### Work order
Search the listing below for the word "quốc", and copy every line in which it turns up.

★ ★ ★ ★ ★

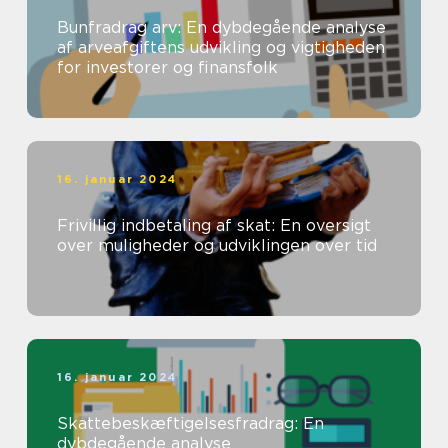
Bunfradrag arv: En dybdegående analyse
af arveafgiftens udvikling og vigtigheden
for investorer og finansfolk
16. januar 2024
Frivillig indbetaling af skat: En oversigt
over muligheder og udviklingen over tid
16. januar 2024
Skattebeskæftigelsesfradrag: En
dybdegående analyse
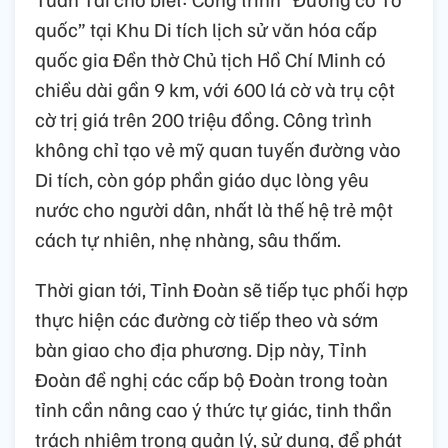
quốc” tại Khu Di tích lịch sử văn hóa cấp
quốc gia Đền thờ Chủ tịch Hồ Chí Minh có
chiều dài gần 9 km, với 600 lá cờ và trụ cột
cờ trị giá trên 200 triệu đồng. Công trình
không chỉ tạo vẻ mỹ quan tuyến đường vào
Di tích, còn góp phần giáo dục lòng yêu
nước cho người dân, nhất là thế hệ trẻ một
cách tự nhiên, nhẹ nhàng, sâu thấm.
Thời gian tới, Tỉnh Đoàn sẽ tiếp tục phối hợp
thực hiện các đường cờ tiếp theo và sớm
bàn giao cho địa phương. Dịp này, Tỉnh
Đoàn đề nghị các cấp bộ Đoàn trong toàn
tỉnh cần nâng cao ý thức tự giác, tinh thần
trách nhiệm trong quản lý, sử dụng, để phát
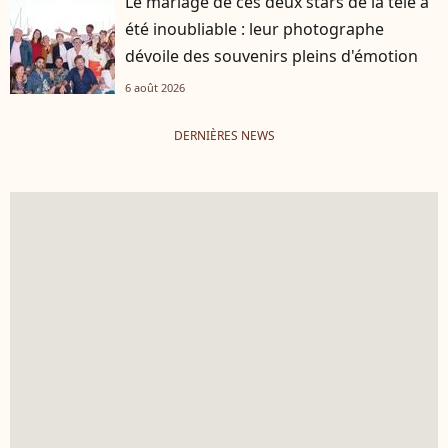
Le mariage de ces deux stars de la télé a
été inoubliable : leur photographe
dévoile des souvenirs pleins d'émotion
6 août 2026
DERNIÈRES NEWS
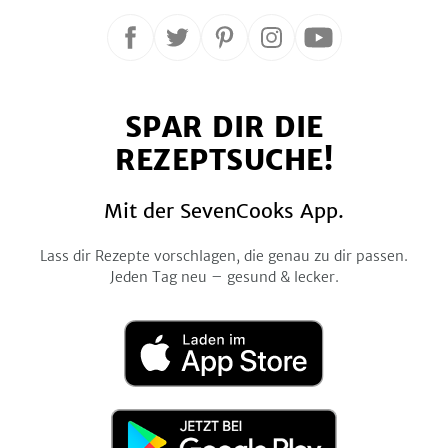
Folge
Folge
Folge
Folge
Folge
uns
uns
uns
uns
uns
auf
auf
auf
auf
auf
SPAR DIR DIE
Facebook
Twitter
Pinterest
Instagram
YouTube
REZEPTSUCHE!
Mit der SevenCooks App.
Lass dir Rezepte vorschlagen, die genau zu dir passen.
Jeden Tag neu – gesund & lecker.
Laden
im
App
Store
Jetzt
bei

★ ★ ★ ★ ★

### Completed exercise
quốc” tại Khu Di tích lịch sử văn hóa cấp
quốc gia Đền thờ Chủ tịch Hồ Chí Minh có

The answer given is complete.